So Tomorrowland wasn’t supposed to be a Disneyland-only thing? You have to wonder whether the Imagineers really did think we’d achieve this kind of transportation utopia, or were fully aware that they were projecting a full-on fiction.
The film seems to blur the line between futurism and science fiction (futurism being an honest attempt to predict). Technology that never arrived aside, one of the the most amazing aspects of this is the fact that it takes no account of the population explosion. These cars have the road as much to themselves in the projected future as they did when the film was made in the 1950s.
Thanks Jeremy
Music: The Clash :: Police & Thieves
What’s amazing is how much they got right.
Cantelevered highway: I70 in Glenwood Canyon.
Decentralization of cities: Sprawl
Synchronized scanning map: GPS
Highly specialized pleasure vehicles: RVs.
Truck-trains: common in Australia
Centralized control: common for conventional railways.
Neatly stacked truck-train units: Shipping Containers
The biggest thing they got wrong, aside from the lack of population congestion, was that they assumed we would be using “futuristic energy sources”. The fact that we’ve stayed on fundamentally 19th century energy sources has sharply limited our progress.

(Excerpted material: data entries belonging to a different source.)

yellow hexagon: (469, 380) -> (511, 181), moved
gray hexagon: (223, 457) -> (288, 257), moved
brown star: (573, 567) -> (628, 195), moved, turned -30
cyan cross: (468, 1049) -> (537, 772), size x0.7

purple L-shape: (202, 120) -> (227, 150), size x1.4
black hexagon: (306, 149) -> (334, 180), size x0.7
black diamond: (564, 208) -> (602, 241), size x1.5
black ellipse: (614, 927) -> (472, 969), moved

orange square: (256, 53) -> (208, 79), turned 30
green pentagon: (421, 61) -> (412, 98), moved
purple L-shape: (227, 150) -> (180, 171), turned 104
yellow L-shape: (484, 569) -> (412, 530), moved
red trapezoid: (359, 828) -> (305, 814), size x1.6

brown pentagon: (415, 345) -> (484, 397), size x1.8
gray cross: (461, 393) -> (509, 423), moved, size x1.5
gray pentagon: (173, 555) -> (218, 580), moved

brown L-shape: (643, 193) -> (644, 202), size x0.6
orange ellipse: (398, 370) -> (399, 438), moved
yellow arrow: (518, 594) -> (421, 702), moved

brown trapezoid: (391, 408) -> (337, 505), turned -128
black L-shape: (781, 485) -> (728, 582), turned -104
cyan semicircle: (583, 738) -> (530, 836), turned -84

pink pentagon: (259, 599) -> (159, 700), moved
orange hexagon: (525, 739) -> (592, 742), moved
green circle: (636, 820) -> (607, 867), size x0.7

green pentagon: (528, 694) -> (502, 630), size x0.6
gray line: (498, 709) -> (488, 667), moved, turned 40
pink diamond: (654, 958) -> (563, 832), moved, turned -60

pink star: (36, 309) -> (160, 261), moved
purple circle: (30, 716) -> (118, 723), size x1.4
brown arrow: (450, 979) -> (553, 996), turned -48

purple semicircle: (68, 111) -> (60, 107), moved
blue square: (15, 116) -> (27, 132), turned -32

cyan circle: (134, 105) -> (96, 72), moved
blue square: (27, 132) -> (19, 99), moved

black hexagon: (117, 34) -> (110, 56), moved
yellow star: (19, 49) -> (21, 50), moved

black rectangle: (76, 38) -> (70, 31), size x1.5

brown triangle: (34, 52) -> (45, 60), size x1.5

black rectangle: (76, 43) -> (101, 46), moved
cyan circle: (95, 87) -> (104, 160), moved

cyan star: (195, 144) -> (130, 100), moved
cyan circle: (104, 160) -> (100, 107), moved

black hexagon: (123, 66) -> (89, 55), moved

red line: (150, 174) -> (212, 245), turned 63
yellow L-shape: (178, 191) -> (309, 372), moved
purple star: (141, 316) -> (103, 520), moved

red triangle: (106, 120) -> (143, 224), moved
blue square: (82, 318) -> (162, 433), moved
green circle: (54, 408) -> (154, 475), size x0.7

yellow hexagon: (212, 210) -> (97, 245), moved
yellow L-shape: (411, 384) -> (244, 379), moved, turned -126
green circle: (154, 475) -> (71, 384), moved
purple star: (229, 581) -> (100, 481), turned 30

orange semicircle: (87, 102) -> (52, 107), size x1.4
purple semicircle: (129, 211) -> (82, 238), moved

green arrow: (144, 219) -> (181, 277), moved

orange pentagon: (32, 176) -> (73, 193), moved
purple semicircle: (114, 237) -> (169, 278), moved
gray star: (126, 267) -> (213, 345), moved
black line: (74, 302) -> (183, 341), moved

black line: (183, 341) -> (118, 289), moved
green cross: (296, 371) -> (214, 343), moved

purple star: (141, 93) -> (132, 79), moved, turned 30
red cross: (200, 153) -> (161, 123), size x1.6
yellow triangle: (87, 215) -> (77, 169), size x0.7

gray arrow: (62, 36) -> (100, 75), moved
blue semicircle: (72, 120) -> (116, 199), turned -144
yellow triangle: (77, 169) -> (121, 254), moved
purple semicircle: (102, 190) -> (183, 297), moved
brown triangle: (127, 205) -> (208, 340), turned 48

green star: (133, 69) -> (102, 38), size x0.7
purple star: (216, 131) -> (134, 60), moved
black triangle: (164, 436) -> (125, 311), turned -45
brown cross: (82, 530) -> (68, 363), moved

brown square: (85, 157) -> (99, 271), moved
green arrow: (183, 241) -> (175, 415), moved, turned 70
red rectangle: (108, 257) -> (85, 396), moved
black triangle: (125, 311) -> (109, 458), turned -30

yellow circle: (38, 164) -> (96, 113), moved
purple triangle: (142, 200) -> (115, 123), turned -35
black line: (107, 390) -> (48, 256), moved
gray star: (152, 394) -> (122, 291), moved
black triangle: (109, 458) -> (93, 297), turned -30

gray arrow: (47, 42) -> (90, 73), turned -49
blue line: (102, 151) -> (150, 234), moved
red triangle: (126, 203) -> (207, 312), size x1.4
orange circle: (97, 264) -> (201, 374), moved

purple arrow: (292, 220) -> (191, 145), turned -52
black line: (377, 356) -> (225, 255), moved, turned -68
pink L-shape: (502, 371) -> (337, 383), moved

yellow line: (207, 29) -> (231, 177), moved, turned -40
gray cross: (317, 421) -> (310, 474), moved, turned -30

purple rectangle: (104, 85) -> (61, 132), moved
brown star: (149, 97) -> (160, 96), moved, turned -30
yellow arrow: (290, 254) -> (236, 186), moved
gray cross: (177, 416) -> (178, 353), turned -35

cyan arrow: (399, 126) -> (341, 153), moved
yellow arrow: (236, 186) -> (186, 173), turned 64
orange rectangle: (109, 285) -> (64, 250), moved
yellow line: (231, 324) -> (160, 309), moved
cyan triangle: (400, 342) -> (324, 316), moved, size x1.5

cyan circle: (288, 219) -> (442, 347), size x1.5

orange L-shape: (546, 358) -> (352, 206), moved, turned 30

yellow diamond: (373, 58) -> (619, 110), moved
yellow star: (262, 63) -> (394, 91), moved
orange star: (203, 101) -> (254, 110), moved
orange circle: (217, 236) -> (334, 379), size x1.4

This is a favorite topic of mine, as energy is a huge influence on science fiction worlds, and science fiction writers can be awfully inconsistent on the matter.
The gross squandering of resources on the Korean and Vietnam wars also wasted a lot of the potential that film imagines.
They got a lot of the societal pressures surprisingly right – environmental (beauty) preservation, multitasking while driving, availability of data.